On the opposite, when the discrepancy between the measured and the actual values is significant, the latter approach is
not appropriate to obtain models from the available uncertain data. In such situations, the classical approach is to define a
probability distribution on the error values. This allows the designer to apply classical robust statistics techniques to derive
models by optimizing their average quality on the distribution of the differences between the observations and the actual
values [24,160].
Nevertheless, there are many real-world domains where the observation error does not follow a single probability
distribution, thus making the average quality of the derived models to become undetermined (that is the case, for ex-
ample, of global positioning systems (GPSs)). In those cases, a classical stochastic model of the error presents a limited
validity. The identification technique can only rely on the optimization of the best or worst case average quality, which is
not a very selective criterion, thus reducing the chance to obtain high quality, robust models.
Hence, the use of fuzzy logic-based models becomes a promising alternative to deal with these kinds of problems. In
fact, fuzzy data is the main object of study in fuzzy statistics [56] and, according to fuzzy statistics viewpoint, the primary
use of fuzzy sets in system identification problems is for the treatment of vague data. Using vague data to train and test
fuzzy models and classifiers allows us to analyze the performance of these FRBSs on the type of problems for which they are
expected to be superior. However, fuzzy logic techniques are not, generally speaking, compatible with those fuzzy statistical
techniques used for modeling vague observations of variables. This is the reason why fuzzy models and classifiers have only
been derived from crisp data up to now.
Some work has been developed in the area to bridge the latter gap. Different formalizations for the definition of fuzzy
classifiers, based on the relationships between random sets and fuzzy sets were proposed in [141]. In that contribution,
it was also shown that a GA can perform rule selection in a random sets rule-based system with the resulting classifiers
being competitive with state-of-the-art Mamdani-type genetic fuzzy classifiers in both accuracy and interpretability. Later,
Sánchez and Couso established the basis to derive linguistic fuzzy models and classifiers from low quality data using EAs
(low quality data-based GFSs) [142]. First, they chose the possibilistic interpretation of the meaning of fuzzy membership
among the different definitions existing in the specialized literature [114] as the most appropriate definition to relate fuzzy
data and low quality data in the current scenario.
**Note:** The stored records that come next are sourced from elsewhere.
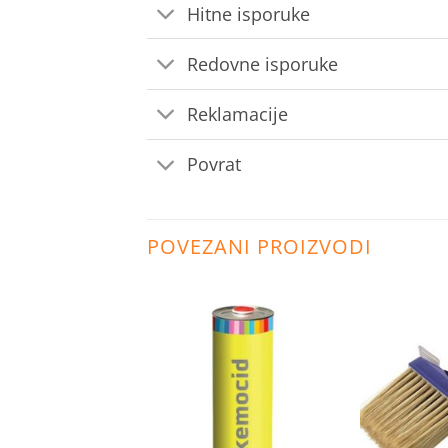
Hitne isporuke
Redovne isporuke
Reklamacije
Povrat
POVEZANI PROIZVODI
Dodaj
Dodaj
na
na
listu
listu
želja
želja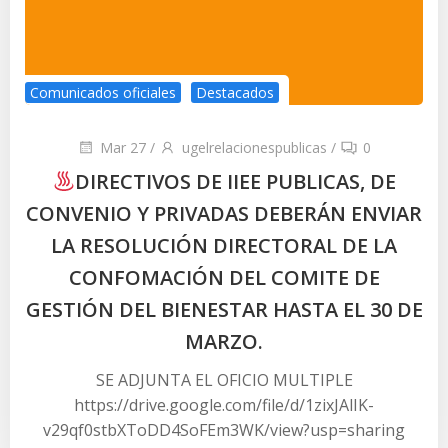
Comunicados oficiales
Destacados
Mar 27
/
ugelrelacionespublicas
/
0
DIRECTIVOS DE IIEE PUBLICAS, DE
CONVENIO Y PRIVADAS DEBERÁN ENVIAR
LA RESOLUCIÓN DIRECTORAL DE LA
CONFOMACIÓN DEL COMITE DE
GESTIÓN DEL BIENESTAR HASTA EL 30 DE
MARZO.
SE ADJUNTA EL OFICIO MULTIPLE
https://drive.google.com/file/d/1zixJAlIK-
v29qf0stbXToDD4SoFEm3WK/view?usp=sharing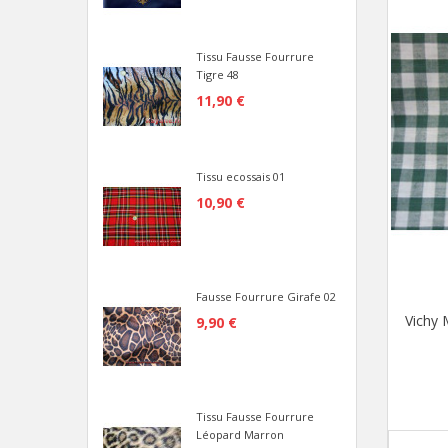
Tissu Fausse Fourrure
Tigre 48
11,90 €
Tissu ecossais 01
10,90 €
Fausse Fourrure Girafe 02
Vichy 
9,90 €
Tissu Fausse Fourrure
Léopard Marron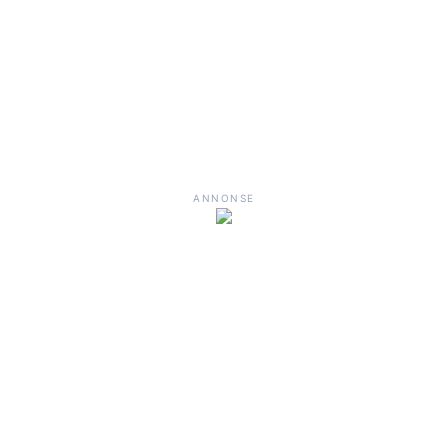
ANNONSE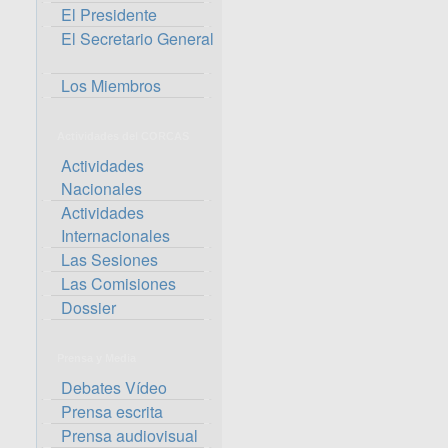
El Presidente
El Secretario General
Los Miembros
Actividades del CORCAS
Actividades
Nacionales
Actividades
Internacionales
Las Sesiones
Las Comisiones
Dossier
Prensa y Media
Debates Vídeo
Prensa escrita
Prensa audiovisual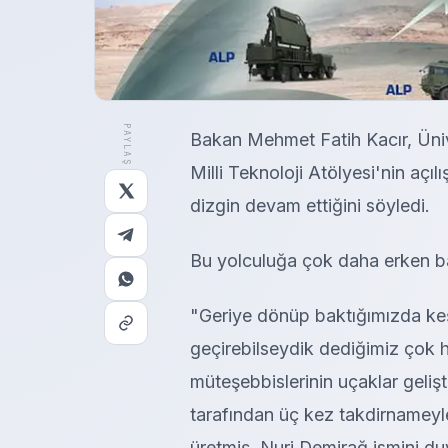
PAYLAŞ
Bakan Mehmet Fatih Kacır, Üni
Milli Teknoloji Atölyesi'nin açıl
dizgin devam ettiğini söyledi.
Bu yolculuğa çok daha erken ba
"Geriye dönüp baktığımızda keş
geçirebilseydik dediğimiz çok 
müteşebbislerinin uçaklar gelişt
tarafından üç kez takdirnameyle 
üretmiş. Nuri Demirağ ismini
This interpretation consists of understanding a fuzzy membership function
as a nested family of sets, each one of them containing the true value of the variable with a probability greater than or equal
to certain bound [56]. Hence, it matches a large amount of practical situations. For instance, it can be used to model data
sets with missing values (one interval that spans the whole range of the variable), left and right censored data (the value is
greater or lower than a cutoff value, or it is between a couple of bounds), compound data (each item comprises a disperse
list of values), mixes of punctual and set-valued measurements (as produced by certain sensors, for instance GPS receivers),
etc. All these cases share in common a certain degree of ignorance about the actual value of a variable and assume less prior
knowledge than the standard model.
In addition, they focused on the required adaptations to allow an EA to derive a Mamdani-type FRBS from low quality
data. The key question is the change in the objective function, which must handle an imprecise evaluation of the FRBS
error. Thus, this function becomes interval-valued or fuzzy as the model/classifier error can be defined as an interval or
a fuzzy set. As an example, for the case of a fuzzy classifier, the overall number of errors can be obtained by adding the
individual errors with interval or fuzzy arithmetic operators. In this way, estimating a fuzzy model or classifier from data
requires a numerical technique that finds the minimum of the fuzzy modeling or classification error with respect to the free
parameters of the FRBS. EAs were selected for that task thanks to their inherent flexibility which allowed the definition of
evolutionary mechanisms able to deal with these kinds of fuzzy fitness functions. These mechanisms are based on the use
of either precedence operators between imprecise values [106,108,154] or EMO algorithms capable of optimizing a mix of
crisp and fuzzy objectives [144].
15. 908 O. Cordón / International Journal of Approximate Reasoning 52 (2011) 894–913
Since the definition of that framework, Sánchez et al. have developed many different GFSs to derive linguistic fuzzy models
and classifiers from low quality data. In fact, all the existing proposals in the area are based on the use of the Mamdani-type
FRBS structure as the linguistic interpretability of the obtained model is a requirement for the real-world problems tackled.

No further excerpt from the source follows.